Capital News, the student newspaper of Carleton University’s journalism school, has a story about the imminent demise of paper topographic maps in Canada. (I suspect that link might not be permanent.) There’s nothing really new in this story: the Centre for Topographic Information’s director says that paper maps are obsolete; World of Maps’s Brad Green says, not so fast — just like the previous coverage of this story (see previous entries: Canadian Topo Map Update: CBC Coverage; Canadian Topo Map Update: Globe and Mail Coverage; Canadian Government Abandoning Paper Topo Maps?).
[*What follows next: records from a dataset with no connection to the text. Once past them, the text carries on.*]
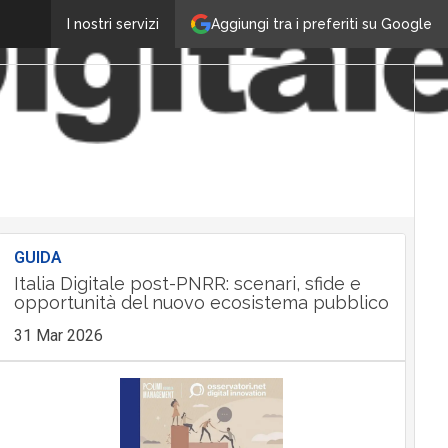
Aggiungi tra i preferiti su Google
I nostri servizi
GUIDA
Italia Digitale post-PNRR: scenari, sfide e
opportunità del nuovo ecosistema pubblico
31 Mar 2026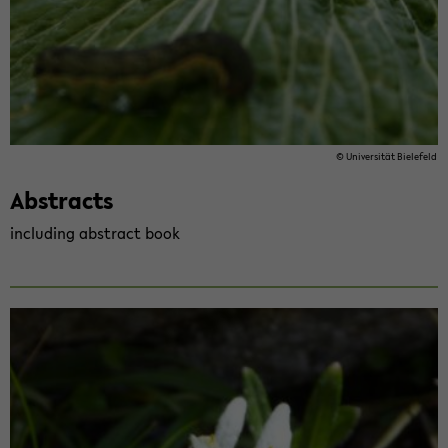
© Uni­ver­sität Biele­feld
Ab­stracts
in­clud­ing ab­stract book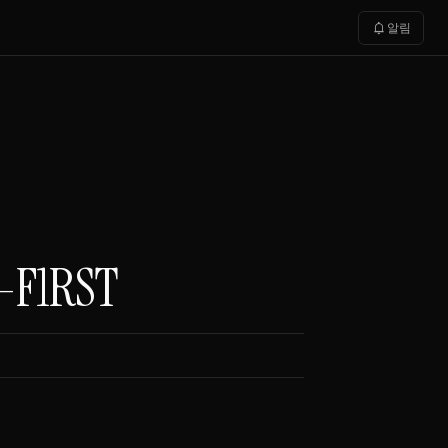
notifications
알림
-F1RST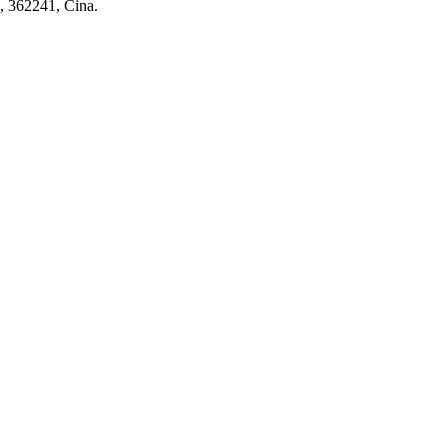
n, 362241, Cina.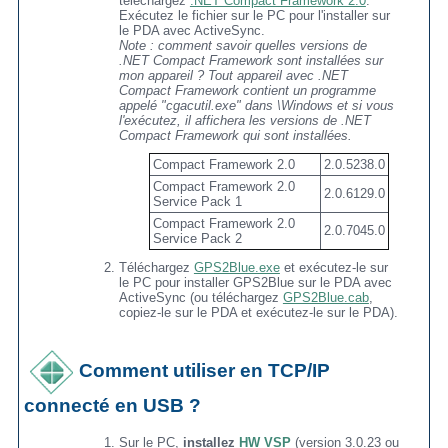
téléchargez
.NET Compact Framework 2.0
.
Exécutez le fichier sur le PC pour l'installer sur
le PDA avec ActiveSync.
Note : comment savoir quelles versions de
.NET Compact Framework sont installées sur
mon appareil ? Tout appareil avec .NET
Compact Framework contient un programme
appelé "cgacutil.exe" dans \Windows et si vous
l'exécutez, il affichera les versions de .NET
Compact Framework qui sont installées.
Compact Framework 2.0
2.0.5238.0
Compact Framework 2.0
2.0.6129.0
Service Pack 1
Compact Framework 2.0
2.0.7045.0
Service Pack 2
Téléchargez
GPS2Blue.exe
et exécutez-le sur
le PC pour installer GPS2Blue sur le PDA avec
ActiveSync (ou téléchargez
GPS2Blue.cab
,
copiez-le sur le PDA et exécutez-le sur le PDA).
Comment utiliser en TCP/IP
connecté en USB ?
Sur le PC,
installez
HW VSP
(version 3.0.23 ou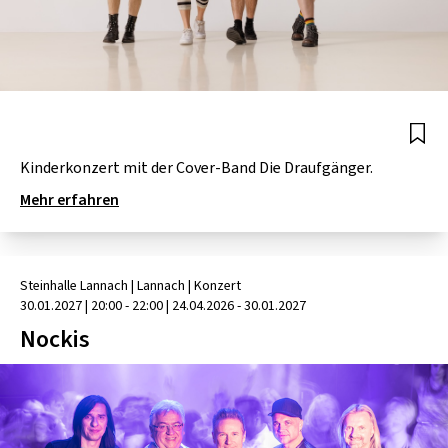
Kinderkonzert mit der Cover-Band Die Draufgänger.
Mehr erfahren
Steinhalle Lannach
| Lannach
|
Konzert
30.01.2027
|
20:00 - 22:00
| 24.04.2026 - 30.01.2027
Nockis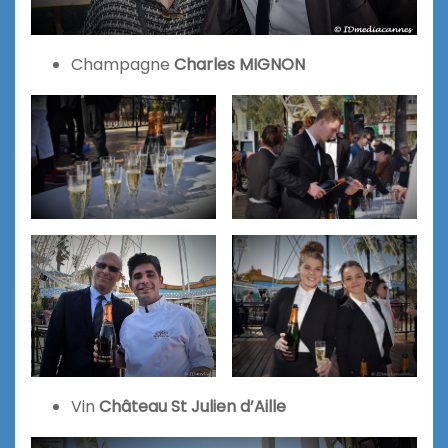
Champagne
Charles MIGNON
Vin
Château St Julien d’Aille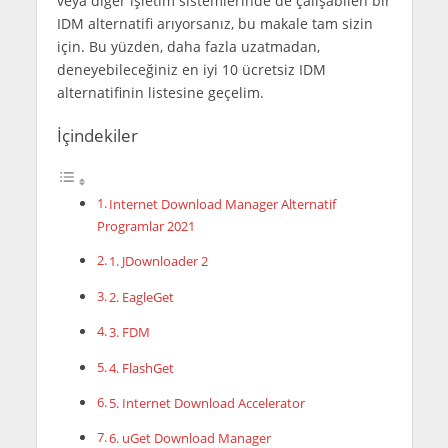
veya diğer işletim sistemlerinde de çalışabilen bir
IDM alternatifi arıyorsanız, bu makale tam sizin
için. Bu yüzden, daha fazla uzatmadan,
deneyebileceğiniz en iyi 10 ücretsiz IDM
alternatifinin listesine geçelim.
İçindekiler
Internet Download Manager Alternatif
Programlar 2021
1. JDownloader 2
2. EagleGet
3. FDM
4. FlashGet
5. Internet Download Accelerator
6. uGet Download Manager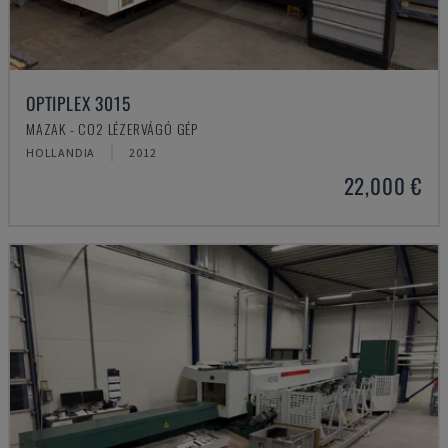
OPTIPLEX 3015
MAZAK - CO2 LÉZERVÁGÓ GÉP
HOLLANDIA
2012
22,000 €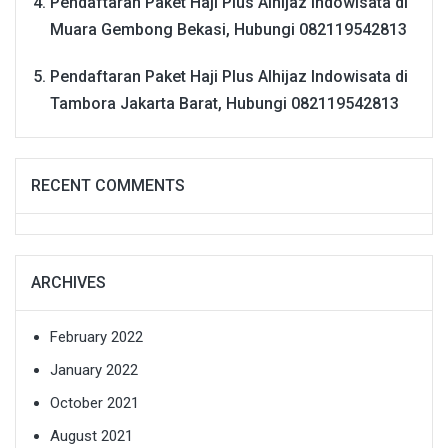
Pendaftaran Paket Haji Plus Alhijaz Indowisata di
Muara Gembong Bekasi, Hubungi 082119542813
Pendaftaran Paket Haji Plus Alhijaz Indowisata di
Tambora Jakarta Barat, Hubungi 082119542813
RECENT COMMENTS
ARCHIVES
February 2022
January 2022
October 2021
August 2021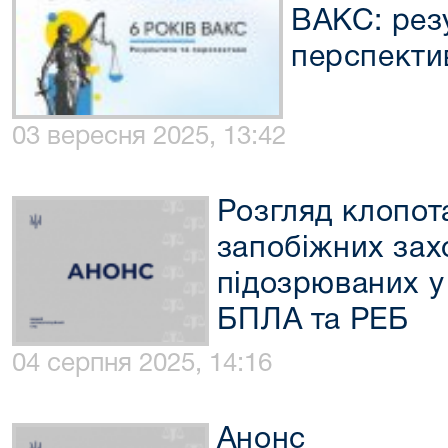
ВАКС: рез
перспекти
03 вересня 2025, 13:42
Розгляд клопот
запобіжних зах
підозрюваних у
БПЛА та РЕБ
04 серпня 2025, 14:16
Анонс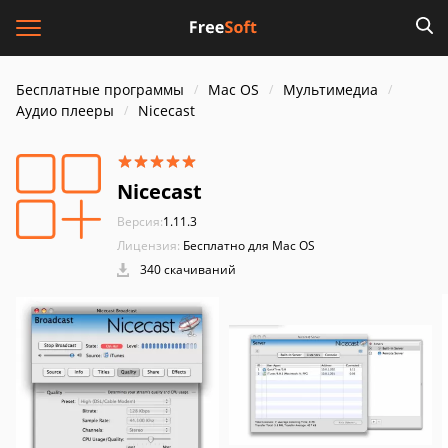
Бесплатные программы
Mac OS
Мультимедиа
Аудио плееры
Nicecast
Nicecast
Версия:
1.11.3
Лицензия:
Бесплатно для Mac OS
340 скачиваний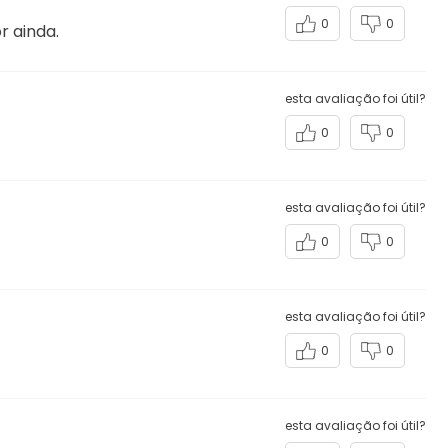
0
0
r ainda.
esta avaliação foi útil?
0
0
esta avaliação foi útil?
0
0
esta avaliação foi útil?
0
0
esta avaliação foi útil?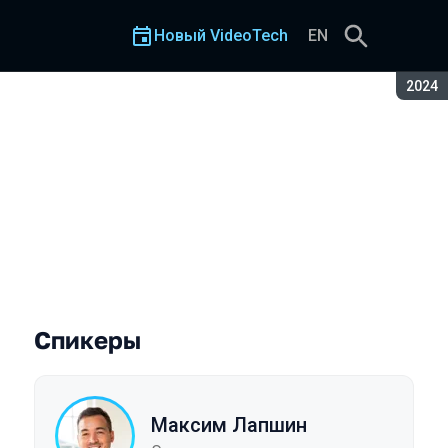
Новый VideoTech
EN
Сезон
2024
Спикеры
Максим Лапшин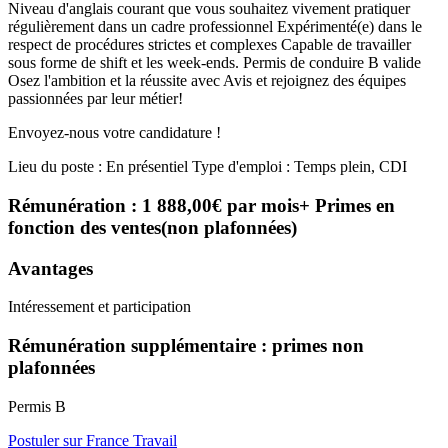
Niveau d'anglais courant que vous souhaitez vivement pratiquer
régulièrement dans un cadre professionnel Expérimenté(e) dans le
respect de procédures strictes et complexes Capable de travailler
sous forme de shift et les week-ends. Permis de conduire B valide
Osez l'ambition et la réussite avec Avis et rejoignez des équipes
passionnées par leur métier!
Envoyez-nous votre candidature !
Lieu du poste : En présentiel Type d'emploi : Temps plein, CDI
Rémunération : 1 888,00€ par mois+ Primes en
fonction des ventes(non plafonnées)
Avantages
Intéressement et participation
Rémunération supplémentaire : primes non
plafonnées
Permis B
Postuler sur France Travail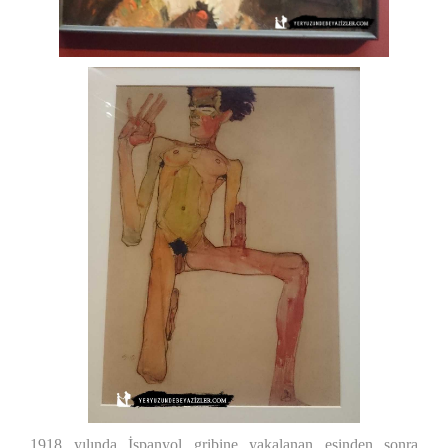
1918 yılında İspanyol gribine yakalanan eşinden sonra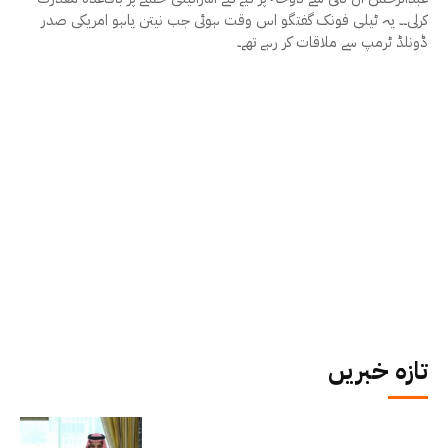
کرلی۔۔ یہ ٹیلی فونک گفتگو اس وقت ہوئی جب نیتن یاہو امریکی صدر
ڈونلڈ ٹرمپ سے ملاقات کر رہے تھے۔
تازہ خبریں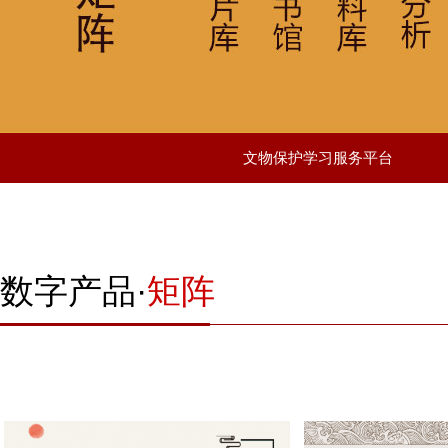
文物保护学习服务平台
文物保护学习服务平台
数字产品·
矩阵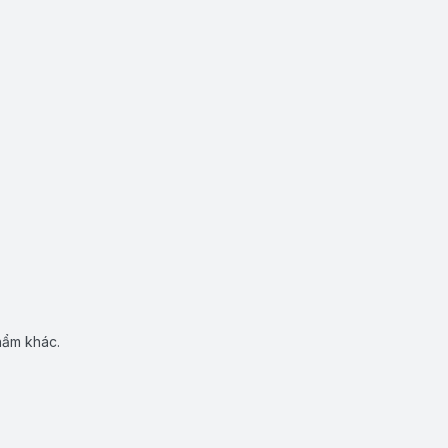
hẩm khác.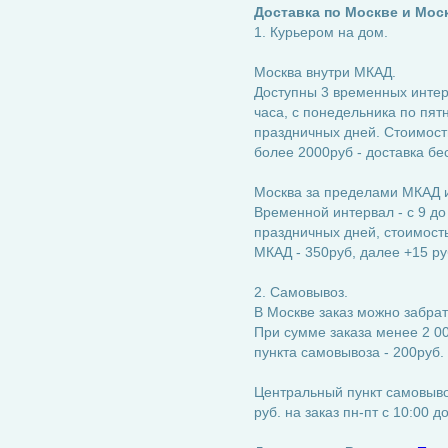
Доставка по Москве и Мос
1. Курьером на дом.
Москва внутри МКАД.
Доступны 3 временных интерва
часа, с понедельника по пятн
праздничных дней. Стоимость
более 2000руб - доставка бе
Москва за пределами МКАД и
Временной интервал - с 9 до
праздничных дней, стоимость:
МКАД - 350руб, далее +15 ру
2. Самовывоз.
В Москве заказ можно забрат
При сумме заказа менее 2 00
пункта самовывоза - 200руб.
Центральный пункт самовывоз
руб. на заказ пн-пт с 10:00 д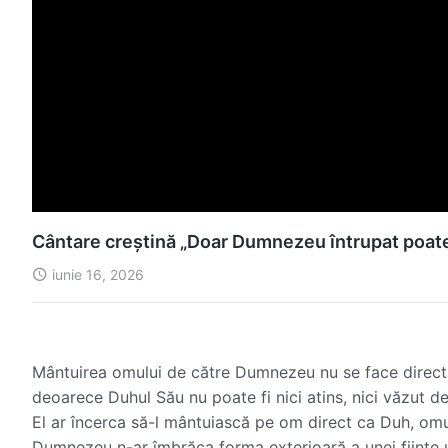
Cântare creștină „Doar Dumnezeu întrupat poat
iunie 16, 2026
Mântuirea omului de către Dumnezeu nu se face direct, p
deoarece Duhul Său nu poate fi nici atins, nici văzut d
El ar încerca să-l mântuiască pe om direct ca Duh, omu
Dumnezeu n-ar îmbrăca forma exterioară a unei ființe u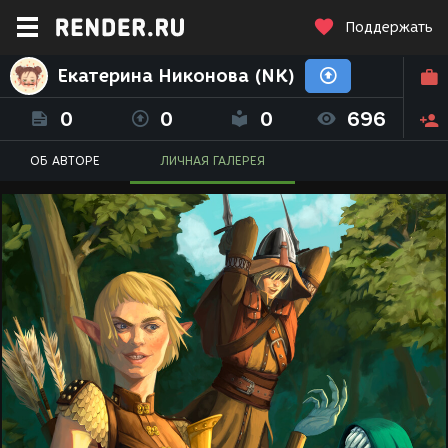
Поддержать
Екатерина Никонова (NK)
0
0
0
696
ОБ АВТОРЕ
ЛИЧНАЯ ГАЛЕРЕЯ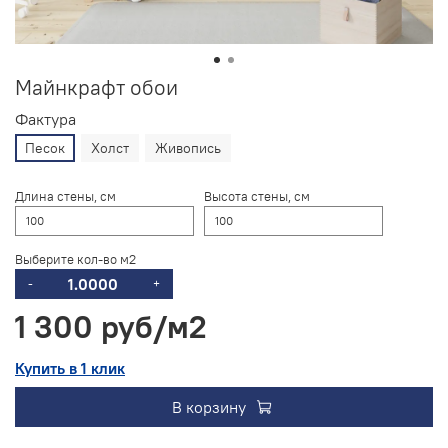
Майнкрафт обои
Фактура
Песок
Холст
Живопись
Длина стены, см
Высота стены, см
Выберите кол-во м2
-
+
1 300 руб
Купить в 1 клик
В корзину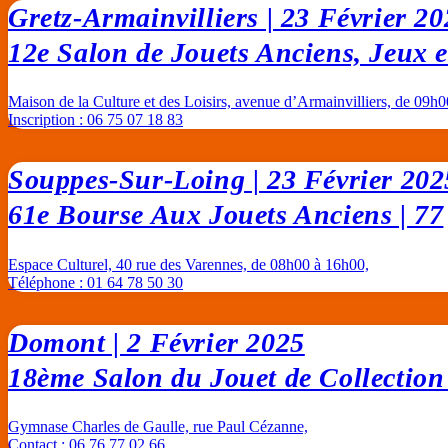
Gretz-Armainvilliers | 23 Février 2
12e Salon de Jouets Anciens, Jeux e
Maison de la Culture et des Loisirs, avenue d’Armainvilliers, de 09h
Inscription : 06 75 07 18 83
Souppes-Sur-Loing | 23 Février 202
61e Bourse Aux Jouets Anciens | 77
Espace Culturel, 40 rue des Varennes, de 08h00 à 16h00,
Téléphone : 01 64 78 50 30
Domont | 2 Février 2025
18ème Salon du Jouet de Collection 
Gymnase Charles de Gaulle, rue Paul Cézanne,
Contact : 06 76 77 02 66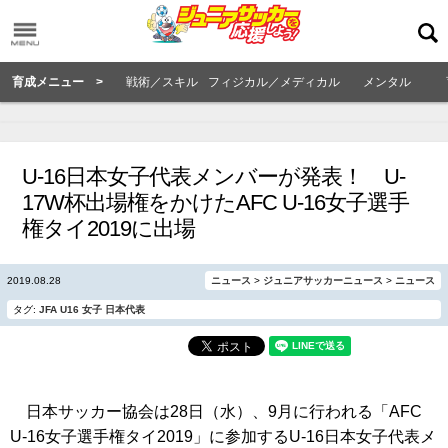
育成メニュー >
戦術／スキル
フィジカル／メディカル
メンタル
U-16日本女子代表メンバーが発表！ U-
17W杯出場権をかけたAFC U-16女子選手
権タイ2019に出場
2019.08.28
ニュース
>
ジュニアサッカーニュース
>
ニュース
タグ:
JFA
U16
女子
日本代表
日本サッカー協会は28日（水）、9月に行われる「AFC
U-16女子選手権タイ2019」に参加するU-16日本女子代表メ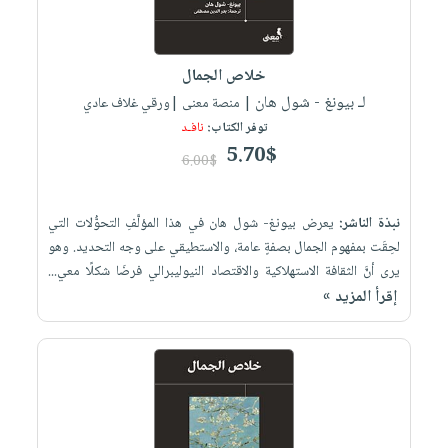
خلاص الجمال
لـ بيونغ - شول هان
| منصة معنى |ورقي غلاف عادي
توفر الكتاب:
نافـد
5.70$
6.00$
نبذة الناشر:
يعرض بيونغ- شول هان في هذا المؤلَّفِ التحوُّلات التي
لحِقَت بمفهوم الجمال بصفةٍ عامة، والاستطيقي على وجه التحديد. وهو
يرى أنَّ الثقافة الاستهلاكية والاقتصاد النيوليبرالي فرضَا شكلًا معي...
إقرأ المزيد »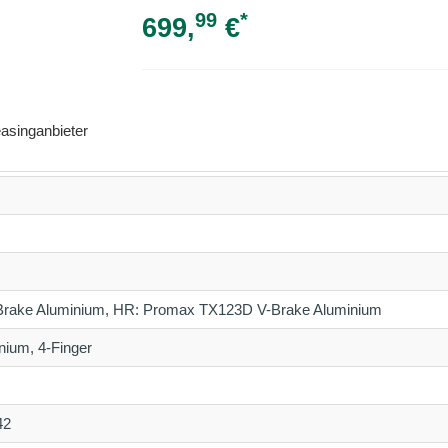
99
*
699,
€
asinganbieter
rake Aluminium, HR: Promax TX123D V-Brake Aluminium
ium, 4-Finger
42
Via Cartography.

Meanwhile, despite this move, it appears that the emerging conventional (if counterintuitive) wisdom is that digital mapping will actually increase the demand for paper maps, not decrease it. (In the same way, I suppose, that “paperless” offices actually increased the output of paper.) See, for example, this article from the Albany, NY, Business Review:

“We are concluding that the products you get on the Internet, such as MapQuest, are helping to educate people about maps,” she said. “So people who have never used a map before are inclined to check out something on MapQuest and it appears they are becoming acclimated to maps and going out and buying them.” …
Even dashboard GPS navigation systems wound up making people want maps more, instead of supplanting them, David Fisk said. …
“We’re seeing increases in all sales in all our product groups,” Chris Fisk said. “People are still buying paper maps and atlases, and probably more than ever before.”

Via All Points Blog.

The same point was also made by Jeff Thurston in this post in January: more printed maps, not less. Ed Parsons agrees.

Digital mapping is raising the profile of mapping, full stop; it’s not necessarily a zero-sum game. That decision to get out of paper topo maps looks a bit more shortsighted now, doesn’t it? But then we’re talking about the federal government, now, aren’t we?